Read the data below. Every line holding the string "term" must be copied.

# RAW DATA
*** Block opens ***

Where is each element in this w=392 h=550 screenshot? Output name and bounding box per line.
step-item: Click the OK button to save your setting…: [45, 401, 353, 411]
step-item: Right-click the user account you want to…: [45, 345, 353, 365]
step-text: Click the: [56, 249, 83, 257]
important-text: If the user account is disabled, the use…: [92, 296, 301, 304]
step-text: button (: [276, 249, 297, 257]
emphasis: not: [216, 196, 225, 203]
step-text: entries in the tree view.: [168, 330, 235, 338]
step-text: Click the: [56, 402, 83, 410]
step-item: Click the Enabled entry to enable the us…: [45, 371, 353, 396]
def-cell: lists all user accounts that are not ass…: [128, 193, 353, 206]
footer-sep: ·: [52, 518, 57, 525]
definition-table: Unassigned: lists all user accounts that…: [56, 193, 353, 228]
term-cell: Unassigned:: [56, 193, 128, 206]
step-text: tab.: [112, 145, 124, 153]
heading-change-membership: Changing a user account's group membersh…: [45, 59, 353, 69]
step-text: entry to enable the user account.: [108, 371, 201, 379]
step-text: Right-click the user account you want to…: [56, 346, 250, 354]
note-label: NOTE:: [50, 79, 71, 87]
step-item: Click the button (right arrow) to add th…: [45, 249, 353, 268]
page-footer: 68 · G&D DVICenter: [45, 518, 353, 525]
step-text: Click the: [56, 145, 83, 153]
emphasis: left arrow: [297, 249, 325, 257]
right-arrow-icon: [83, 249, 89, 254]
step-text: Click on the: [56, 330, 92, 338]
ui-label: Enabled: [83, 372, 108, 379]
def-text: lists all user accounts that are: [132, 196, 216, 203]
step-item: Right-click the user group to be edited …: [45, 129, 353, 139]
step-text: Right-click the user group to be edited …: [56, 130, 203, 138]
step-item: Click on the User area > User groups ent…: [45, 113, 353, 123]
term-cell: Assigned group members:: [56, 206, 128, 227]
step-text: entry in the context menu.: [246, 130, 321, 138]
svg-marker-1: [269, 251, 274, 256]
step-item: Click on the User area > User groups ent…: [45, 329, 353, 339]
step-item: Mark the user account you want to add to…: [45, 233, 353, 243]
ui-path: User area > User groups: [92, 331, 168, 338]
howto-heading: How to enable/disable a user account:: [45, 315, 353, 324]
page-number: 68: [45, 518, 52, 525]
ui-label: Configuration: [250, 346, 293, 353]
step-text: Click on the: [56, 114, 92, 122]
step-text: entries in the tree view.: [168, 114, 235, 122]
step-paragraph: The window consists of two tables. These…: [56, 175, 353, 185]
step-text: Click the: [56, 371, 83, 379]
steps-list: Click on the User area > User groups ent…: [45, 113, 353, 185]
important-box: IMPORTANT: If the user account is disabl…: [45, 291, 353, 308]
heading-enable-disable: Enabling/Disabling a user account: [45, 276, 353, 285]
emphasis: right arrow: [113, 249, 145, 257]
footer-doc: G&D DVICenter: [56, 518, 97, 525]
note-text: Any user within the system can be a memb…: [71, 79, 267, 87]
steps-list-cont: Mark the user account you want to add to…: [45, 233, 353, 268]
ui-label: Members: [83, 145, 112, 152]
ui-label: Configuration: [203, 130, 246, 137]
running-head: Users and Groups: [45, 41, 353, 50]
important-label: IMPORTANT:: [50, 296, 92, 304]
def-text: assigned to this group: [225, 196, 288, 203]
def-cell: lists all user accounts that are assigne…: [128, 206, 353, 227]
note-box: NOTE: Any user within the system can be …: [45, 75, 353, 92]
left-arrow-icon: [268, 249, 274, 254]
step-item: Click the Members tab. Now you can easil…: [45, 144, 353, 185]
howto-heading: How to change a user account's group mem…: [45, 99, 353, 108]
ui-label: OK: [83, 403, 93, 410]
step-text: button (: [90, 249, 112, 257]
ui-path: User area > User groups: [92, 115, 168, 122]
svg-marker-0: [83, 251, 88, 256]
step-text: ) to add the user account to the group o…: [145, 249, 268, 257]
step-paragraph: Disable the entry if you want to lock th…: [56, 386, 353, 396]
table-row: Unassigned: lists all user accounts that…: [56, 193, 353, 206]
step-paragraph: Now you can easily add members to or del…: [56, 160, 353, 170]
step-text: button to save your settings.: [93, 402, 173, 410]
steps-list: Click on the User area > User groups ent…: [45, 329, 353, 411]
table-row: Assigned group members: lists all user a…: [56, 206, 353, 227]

*** Block closes ***

# TASK ANSWER
term-cell: Unassigned:: [56, 193, 128, 206]
term-cell: Assigned group members:: [56, 206, 128, 227]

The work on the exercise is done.